Daniel Leeder


The ways in which innovation has been tilted so drastically toward profitability over genuine benefit is discouraging, to say the least. The current state of AI doesn't just continue this trend; it amplifies it to an unprecedented degree. We are witnessing a fundamental shift in how technology is built and judged.

Companies are setting a new standard of "seems good enough to sell," a strategy that is perfectly in line with the probabilistic nature of today's generative AI. A product built on this principle isn't always accurate or stable, but it gives the powerful impression that it's working.

From Logic and Rules to "Vibes"

For most of modern computing history, software has been built on a foundation of logic and rules. Code was deterministic. Given a specific input, it would produce a predictable, repeatable output. It was testable, verifiable, and reliable.

This new era is different. It's an era of "vibes."

Generative AI operates on probabilities, not certainties. It produces outputs that are often incredibly impressive and correct, but sometimes subtly—or catastrophically—wrong in ways that are difficult to predict. The output feels right, even when it isn't. This shortcut from hard logic to impressive-feeling results is now widely available and heavily marketed.

The Danger of a "Good Enough" Strategy

Pursuing a "vibes-based" strategy is dangerous, with effects that can touch critical areas of our lives in profoundly negative ways. When we apply this "good enough" standard to tools that provide financial, medical, or legal information, we are accepting a level of risk that is irresponsible.

This strategy forces us to ask a fundamental question about product viability: How many customers are willing to buy a product that has to display a disclaimer that it can be wrong or inaccurate? When a warning label about potential hallucinations or errors becomes a permanent fixture of your user interface, it fundamentally undermines user trust. It's an open admission that the product is not reliable, shifting the burden of verification from the tool to the user. This isn't a sustainable model for products that aim to be authoritative or critical to a user's workflow.

The pressure to compete in the AI race is pushing companies to launch products that are, in essence, public beta tests. The users become the unwitting quality assurance team for systems that can have real-world consequences.
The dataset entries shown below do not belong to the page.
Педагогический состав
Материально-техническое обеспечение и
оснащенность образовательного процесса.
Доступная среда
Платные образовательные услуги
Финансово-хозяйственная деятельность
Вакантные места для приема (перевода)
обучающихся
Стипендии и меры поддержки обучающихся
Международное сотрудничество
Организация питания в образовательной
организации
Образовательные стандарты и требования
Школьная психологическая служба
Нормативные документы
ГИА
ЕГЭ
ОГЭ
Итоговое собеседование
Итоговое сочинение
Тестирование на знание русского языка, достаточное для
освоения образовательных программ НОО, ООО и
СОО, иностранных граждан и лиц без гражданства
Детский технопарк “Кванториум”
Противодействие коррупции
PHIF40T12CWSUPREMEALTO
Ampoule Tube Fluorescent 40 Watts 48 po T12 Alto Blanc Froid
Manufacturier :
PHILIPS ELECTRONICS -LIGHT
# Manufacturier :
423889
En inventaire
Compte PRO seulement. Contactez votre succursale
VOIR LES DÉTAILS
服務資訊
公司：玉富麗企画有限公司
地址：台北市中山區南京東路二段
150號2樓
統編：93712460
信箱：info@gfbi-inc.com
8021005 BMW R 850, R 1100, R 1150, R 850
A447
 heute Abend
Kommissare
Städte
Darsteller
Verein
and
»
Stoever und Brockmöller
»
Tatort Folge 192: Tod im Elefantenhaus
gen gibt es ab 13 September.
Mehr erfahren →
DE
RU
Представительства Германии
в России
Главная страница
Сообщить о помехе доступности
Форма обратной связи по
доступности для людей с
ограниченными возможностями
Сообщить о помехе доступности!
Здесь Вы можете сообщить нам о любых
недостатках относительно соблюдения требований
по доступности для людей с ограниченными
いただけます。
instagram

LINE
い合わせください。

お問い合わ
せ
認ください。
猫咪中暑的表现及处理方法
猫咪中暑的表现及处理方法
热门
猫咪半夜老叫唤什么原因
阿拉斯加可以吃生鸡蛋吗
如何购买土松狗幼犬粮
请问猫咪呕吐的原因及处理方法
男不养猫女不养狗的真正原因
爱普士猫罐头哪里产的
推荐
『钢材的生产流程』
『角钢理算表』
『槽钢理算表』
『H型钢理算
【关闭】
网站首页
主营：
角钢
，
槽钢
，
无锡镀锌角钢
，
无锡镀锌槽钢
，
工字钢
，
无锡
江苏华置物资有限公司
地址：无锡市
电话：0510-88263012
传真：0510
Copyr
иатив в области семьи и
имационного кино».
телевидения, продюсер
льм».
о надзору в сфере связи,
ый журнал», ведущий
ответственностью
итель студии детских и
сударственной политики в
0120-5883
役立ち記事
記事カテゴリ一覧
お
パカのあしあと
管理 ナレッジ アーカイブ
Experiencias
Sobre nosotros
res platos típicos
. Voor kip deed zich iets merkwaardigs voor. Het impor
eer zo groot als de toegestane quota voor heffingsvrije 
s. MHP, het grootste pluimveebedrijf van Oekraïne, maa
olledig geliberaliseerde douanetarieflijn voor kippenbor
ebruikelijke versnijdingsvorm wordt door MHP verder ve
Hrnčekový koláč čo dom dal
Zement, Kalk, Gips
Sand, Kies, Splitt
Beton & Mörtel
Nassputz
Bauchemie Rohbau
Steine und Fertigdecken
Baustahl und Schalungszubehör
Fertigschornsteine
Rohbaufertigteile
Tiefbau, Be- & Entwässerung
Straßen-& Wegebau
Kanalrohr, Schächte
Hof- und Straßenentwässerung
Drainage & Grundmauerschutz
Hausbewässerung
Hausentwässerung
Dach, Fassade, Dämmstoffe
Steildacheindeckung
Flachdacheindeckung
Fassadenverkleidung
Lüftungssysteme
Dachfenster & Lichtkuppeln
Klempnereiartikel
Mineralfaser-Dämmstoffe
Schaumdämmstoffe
The Responsibility of True Innovation

With this shortcut so widely available, we need more focus than ever to know how to reap the true benefits of innovation while preserving our ethical integrity. The goal of technology should be to create genuine, reliable value, not just the appearance of it.

Creating a widget that looks like it works, but can harm its users in some cases, is not a product to sell. It's a liability. As leaders, builders, and consumers of technology, we must demand a standard that goes beyond "vibes" and returns to the principles of reliability, safety, and trust.